Signed-off-by: Xinyuan Tong <justinning0323@outlook.com>
---
 .github/workflows/pr-test.yml        |  12 +++
 python/sglang/bench_serving.py       | 150 ++++++++++++++++++++++++++-
 python/sglang/test/test_utils.py     |   3 +-
 test/srt/test_bench_serving.py       |  54 ++++++++++
 test/srt/test_skip_tokenizer_init.py |   4 +-
 5 files changed, 219 insertions(+), 4 deletions(-)

diff --git a/.github/workflows/pr-test.yml b/.github/workflows/pr-test.yml
index fb62ac488..45759c0be 100644
--- a/.github/workflows/pr-test.yml
+++ b/.github/workflows/pr-test.yml
@@ -162,6 +162,18 @@ jobs:
           cd test/srt
           python3 -m unittest test_bench_serving.TestBenchServing.test_offline_throughput_default_fp8
 
+      - name: Benchmark VLM offline throughput
+        timeout-minutes: 10
+        run: |
+          cd test/srt
+          python3 -m unittest test_bench_serving.TestBenchServing.test_vlm_offline_throughput
+
+      - name: Benchmark VLM online latency
+        timeout-minutes: 10
+        run: |
+          cd test/srt
+          python3 -m unittest test_bench_serving.TestBenchServing.test_vlm_online_latency
+
   performance-test-2-gpu:
     if: (github.repository == 'sgl-project/sglang' || github.event_name == 'pull_request') &&
         github.event.pull_request.draft == false
diff --git a/python/sglang/bench_serving.py b/python/sglang/bench_serving.py
index 9b2722126..922ba1e39 100644
--- a/python/sglang/bench_serving.py
+++ b/python/sglang/bench_serving.py
@@ -58,6 +58,7 @@ class RequestFuncInput:
     output_len: int
     model: str
     lora_name: str
+    image_data: str
     extra_request_body: Dict[str, Any]
 
 
@@ -347,6 +348,11 @@ async def async_request_sglang_generate(
             "logprob_start_len": -1,
             **request_func_input.extra_request_body,
         }
+
+        # Add image data if available
+        if request_func_input.image_data:
+            payload["image_data"] = request_func_input.image_data
+
         headers = get_auth_headers()
 
         output = RequestFuncOutput()
@@ -510,6 +516,13 @@ def get_dataset(args, tokenizer):
             tokenizer=tokenizer,
             args=args,
         )
+    elif args.dataset_name == "mmmu":
+        input_requests = sample_mmmu_requests(
+            num_requests=args.num_prompts,
+            tokenizer=tokenizer,
+            fixed_output_len=args.random_output_len,
+            random_sample=True,
+        )
     else:
         raise ValueError(f"Unknown dataset: {args.dataset_name}")
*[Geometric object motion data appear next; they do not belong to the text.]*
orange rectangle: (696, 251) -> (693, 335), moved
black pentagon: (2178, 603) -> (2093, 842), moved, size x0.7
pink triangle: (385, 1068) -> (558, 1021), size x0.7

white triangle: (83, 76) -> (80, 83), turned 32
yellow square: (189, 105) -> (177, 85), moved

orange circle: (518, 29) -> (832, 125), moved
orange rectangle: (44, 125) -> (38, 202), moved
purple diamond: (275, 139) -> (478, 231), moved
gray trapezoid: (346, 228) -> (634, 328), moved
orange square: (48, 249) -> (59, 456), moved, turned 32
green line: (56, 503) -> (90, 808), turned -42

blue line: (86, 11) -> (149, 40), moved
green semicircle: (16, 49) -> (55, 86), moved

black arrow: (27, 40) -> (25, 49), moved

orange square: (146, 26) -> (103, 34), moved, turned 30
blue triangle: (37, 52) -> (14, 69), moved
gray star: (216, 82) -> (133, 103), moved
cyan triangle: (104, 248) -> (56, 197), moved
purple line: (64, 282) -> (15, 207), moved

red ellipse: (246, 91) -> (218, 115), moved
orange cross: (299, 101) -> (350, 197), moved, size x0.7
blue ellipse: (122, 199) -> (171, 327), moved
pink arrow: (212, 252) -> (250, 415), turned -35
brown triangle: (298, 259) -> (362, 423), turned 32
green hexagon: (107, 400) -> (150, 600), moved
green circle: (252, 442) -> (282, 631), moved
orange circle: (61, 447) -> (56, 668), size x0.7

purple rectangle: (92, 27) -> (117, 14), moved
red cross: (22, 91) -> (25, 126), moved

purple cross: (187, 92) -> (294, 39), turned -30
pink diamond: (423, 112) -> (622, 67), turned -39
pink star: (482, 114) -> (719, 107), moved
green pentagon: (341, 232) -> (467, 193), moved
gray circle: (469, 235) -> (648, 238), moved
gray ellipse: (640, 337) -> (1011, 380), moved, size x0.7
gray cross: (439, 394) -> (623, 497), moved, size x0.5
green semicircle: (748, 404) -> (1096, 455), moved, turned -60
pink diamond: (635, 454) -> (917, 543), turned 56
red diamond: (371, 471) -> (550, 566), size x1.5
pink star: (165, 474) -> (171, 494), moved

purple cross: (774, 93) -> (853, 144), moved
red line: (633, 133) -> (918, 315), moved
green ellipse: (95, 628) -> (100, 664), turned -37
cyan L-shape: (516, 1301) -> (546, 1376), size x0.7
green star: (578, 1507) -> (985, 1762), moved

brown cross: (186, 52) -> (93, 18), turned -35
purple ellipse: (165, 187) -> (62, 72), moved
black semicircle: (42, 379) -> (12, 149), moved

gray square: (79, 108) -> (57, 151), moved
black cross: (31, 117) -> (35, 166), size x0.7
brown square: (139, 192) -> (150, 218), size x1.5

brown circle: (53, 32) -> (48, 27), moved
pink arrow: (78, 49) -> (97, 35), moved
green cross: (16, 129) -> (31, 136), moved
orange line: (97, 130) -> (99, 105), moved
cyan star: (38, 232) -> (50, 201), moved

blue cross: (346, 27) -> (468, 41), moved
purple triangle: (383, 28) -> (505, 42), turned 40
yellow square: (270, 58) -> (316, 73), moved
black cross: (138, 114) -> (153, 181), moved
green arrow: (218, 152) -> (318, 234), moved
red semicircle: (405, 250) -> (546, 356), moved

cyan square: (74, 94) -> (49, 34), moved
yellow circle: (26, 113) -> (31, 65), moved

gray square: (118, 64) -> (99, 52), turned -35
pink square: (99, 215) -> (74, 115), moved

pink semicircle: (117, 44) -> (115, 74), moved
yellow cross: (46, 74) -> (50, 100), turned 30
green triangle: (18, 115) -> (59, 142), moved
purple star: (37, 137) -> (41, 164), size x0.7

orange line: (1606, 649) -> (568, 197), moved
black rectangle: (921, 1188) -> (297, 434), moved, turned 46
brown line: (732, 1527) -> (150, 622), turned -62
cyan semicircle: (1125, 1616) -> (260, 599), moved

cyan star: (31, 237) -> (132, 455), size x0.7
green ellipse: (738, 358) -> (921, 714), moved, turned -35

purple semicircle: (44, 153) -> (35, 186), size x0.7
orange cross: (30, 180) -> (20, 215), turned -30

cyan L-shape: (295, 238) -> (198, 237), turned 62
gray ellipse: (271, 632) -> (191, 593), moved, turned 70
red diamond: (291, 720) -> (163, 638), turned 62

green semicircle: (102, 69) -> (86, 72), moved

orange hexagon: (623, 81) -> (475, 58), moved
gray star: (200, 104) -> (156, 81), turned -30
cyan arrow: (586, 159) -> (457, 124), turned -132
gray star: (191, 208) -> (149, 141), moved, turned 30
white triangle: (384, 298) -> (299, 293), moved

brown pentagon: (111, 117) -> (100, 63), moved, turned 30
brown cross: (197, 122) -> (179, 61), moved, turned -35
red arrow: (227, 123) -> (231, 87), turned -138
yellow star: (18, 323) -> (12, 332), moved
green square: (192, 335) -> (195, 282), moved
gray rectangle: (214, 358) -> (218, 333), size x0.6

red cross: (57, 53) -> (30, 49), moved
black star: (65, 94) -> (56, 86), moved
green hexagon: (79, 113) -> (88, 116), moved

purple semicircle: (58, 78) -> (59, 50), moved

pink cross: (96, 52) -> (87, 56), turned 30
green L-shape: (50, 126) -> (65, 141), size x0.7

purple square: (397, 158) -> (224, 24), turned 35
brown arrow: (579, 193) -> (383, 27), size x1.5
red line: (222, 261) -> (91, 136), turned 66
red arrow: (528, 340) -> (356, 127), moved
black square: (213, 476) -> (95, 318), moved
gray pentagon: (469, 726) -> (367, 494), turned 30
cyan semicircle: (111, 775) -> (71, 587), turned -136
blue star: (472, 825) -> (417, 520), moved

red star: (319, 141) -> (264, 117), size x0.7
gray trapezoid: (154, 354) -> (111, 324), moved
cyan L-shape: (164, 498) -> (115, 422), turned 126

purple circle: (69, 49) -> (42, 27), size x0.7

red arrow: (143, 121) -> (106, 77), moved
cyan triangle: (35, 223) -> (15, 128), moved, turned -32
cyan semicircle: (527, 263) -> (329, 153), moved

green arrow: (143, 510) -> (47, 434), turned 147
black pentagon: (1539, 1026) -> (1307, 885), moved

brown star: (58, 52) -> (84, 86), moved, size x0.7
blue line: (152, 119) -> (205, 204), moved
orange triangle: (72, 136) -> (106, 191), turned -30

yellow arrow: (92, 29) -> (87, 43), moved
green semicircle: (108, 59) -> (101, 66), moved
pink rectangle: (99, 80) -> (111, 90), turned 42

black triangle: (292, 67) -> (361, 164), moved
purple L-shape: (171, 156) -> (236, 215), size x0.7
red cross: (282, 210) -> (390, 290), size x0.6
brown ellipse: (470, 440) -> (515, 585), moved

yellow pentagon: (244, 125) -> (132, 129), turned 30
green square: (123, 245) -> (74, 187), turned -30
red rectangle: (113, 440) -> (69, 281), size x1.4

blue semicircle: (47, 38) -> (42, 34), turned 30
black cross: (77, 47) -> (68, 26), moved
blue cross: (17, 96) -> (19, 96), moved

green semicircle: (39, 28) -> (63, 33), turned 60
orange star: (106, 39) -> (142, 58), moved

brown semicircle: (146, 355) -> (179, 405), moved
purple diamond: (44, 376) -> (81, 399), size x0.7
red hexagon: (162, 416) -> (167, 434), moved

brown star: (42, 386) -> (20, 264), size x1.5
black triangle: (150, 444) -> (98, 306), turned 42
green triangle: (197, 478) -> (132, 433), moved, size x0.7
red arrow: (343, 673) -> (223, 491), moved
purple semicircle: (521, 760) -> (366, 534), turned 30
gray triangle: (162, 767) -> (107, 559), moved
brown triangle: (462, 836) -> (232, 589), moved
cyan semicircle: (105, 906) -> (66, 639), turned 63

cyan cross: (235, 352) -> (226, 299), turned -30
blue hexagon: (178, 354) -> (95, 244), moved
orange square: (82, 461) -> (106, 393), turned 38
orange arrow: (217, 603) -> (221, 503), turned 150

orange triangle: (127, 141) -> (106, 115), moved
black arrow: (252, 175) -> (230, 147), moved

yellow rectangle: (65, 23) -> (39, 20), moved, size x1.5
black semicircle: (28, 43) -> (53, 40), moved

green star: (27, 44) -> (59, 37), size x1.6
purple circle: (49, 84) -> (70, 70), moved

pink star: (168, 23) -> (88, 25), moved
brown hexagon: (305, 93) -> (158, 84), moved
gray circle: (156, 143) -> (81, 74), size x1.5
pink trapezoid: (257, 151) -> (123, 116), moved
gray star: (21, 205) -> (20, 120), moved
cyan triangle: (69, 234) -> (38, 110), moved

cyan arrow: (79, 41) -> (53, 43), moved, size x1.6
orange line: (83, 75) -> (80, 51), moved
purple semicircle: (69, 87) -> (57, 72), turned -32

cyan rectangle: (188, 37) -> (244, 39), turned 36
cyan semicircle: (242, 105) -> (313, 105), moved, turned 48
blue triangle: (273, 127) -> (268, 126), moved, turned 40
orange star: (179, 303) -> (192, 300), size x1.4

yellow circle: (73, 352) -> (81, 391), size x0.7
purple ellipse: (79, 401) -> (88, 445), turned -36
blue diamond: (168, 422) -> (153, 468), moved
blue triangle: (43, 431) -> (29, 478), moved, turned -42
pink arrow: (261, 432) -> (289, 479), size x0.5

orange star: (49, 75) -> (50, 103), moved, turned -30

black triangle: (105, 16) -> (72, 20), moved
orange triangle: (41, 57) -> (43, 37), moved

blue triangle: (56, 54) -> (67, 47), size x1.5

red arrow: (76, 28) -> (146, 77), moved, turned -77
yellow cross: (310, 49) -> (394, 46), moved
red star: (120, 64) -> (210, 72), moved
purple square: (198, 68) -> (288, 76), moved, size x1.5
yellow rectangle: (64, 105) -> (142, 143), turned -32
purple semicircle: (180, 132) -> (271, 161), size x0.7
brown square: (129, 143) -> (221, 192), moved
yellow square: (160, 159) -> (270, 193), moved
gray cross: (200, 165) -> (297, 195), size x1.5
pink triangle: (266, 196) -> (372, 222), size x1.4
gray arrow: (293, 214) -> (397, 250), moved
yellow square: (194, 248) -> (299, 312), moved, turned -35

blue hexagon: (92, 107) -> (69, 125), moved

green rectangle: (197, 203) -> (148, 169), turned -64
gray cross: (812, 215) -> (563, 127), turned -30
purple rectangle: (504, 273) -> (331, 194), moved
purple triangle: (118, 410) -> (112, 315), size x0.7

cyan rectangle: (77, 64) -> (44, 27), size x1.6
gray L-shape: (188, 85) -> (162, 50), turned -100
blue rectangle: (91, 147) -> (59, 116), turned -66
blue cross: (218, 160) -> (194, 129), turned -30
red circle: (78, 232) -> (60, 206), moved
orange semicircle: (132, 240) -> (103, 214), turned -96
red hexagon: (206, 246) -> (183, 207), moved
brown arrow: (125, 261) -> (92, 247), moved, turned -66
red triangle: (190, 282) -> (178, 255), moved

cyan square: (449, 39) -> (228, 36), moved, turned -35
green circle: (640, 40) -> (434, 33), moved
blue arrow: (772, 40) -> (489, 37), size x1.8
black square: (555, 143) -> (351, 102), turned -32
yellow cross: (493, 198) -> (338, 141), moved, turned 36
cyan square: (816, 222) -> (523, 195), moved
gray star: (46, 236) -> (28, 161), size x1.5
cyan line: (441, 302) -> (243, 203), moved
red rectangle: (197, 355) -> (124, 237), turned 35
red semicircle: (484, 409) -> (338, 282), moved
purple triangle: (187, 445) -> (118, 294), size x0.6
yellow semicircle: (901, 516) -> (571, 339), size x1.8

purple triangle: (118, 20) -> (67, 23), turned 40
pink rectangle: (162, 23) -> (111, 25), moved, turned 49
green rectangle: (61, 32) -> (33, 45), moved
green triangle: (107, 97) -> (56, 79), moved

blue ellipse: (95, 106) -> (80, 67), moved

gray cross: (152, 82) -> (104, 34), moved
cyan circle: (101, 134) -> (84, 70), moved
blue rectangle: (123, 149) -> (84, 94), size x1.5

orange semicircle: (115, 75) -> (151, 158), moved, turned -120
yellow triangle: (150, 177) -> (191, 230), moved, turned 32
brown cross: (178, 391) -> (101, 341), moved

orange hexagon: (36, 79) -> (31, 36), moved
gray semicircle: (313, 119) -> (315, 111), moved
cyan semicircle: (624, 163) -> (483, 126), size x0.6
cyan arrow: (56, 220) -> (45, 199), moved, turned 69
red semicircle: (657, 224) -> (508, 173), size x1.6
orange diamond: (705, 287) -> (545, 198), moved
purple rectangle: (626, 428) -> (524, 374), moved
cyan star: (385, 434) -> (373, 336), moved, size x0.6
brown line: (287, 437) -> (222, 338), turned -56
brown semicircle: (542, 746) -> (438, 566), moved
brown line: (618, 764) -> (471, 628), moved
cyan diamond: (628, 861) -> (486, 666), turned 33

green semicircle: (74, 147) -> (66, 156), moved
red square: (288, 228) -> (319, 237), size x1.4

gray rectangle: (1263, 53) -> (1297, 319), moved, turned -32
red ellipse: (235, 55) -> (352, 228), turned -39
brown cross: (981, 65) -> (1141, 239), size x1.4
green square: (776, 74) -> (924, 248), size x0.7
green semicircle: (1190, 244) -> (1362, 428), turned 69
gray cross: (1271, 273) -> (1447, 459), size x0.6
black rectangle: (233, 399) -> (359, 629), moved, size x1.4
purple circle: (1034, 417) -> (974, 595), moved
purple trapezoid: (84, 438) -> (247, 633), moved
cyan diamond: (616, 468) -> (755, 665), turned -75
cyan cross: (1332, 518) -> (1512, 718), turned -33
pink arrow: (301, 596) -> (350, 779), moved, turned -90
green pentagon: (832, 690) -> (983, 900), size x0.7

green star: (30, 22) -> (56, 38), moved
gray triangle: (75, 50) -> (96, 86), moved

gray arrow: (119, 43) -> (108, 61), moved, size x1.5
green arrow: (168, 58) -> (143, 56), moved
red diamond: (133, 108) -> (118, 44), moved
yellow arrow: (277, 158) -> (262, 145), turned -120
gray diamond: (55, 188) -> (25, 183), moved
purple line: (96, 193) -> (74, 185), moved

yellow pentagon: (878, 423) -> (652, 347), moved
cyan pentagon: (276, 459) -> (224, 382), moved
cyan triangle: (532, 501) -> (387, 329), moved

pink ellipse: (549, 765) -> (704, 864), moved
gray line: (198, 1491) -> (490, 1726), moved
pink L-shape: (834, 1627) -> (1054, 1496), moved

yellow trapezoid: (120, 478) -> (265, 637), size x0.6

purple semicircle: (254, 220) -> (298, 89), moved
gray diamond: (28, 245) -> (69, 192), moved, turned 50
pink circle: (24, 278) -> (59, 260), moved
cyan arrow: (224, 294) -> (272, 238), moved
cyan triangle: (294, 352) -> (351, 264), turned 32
     return input_requests
@@ -597,6 +610,121 @@ def download_and_cache_file(url: str, filename: Optional[str] = None):
     return filename
 
 
+def sample_mmmu_requests(
+    num_requests: int,
+    tokenizer: PreTrainedTokenizerBase,
+    fixed_output_len: Optional[int] = None,
+    random_sample: bool = True,
+) -> List[Tuple[str, int, int]]:
+    """
+    Sample requests from the MMMU dataset using HuggingFace datasets.
+
+    Args:
+        num_requests: Number of requests to sample.
+        tokenizer: Tokenizer to use for token counting.
+        fixed_output_len: If provided, use this fixed output length for all requests.
+        random_sample: Whether to randomly sample or take the first N.
+
+    Returns:
+        List of tuples (prompt, prompt_token_len, output_token_len).
+    """
+    try:
+        import base64
+        import io
+
+        from datasets import load_dataset
+    except ImportError:
+        raise ImportError("Please install datasets: pip install datasets")
+
+    print("Loading MMMU dataset from HuggingFace...")
+
+    try:
+        print("Attempting to load MMMU Math dataset...")
+        mmmu_dataset = load_dataset("MMMU/MMMU", "Math", split="test")
+        print(
+            f"Successfully loaded MMMU Math dataset from HuggingFace with {len(mmmu_dataset)} examples"
+        )
+    except Exception as e:
+        print(f"Failed to load MMMU Math dataset: {e}")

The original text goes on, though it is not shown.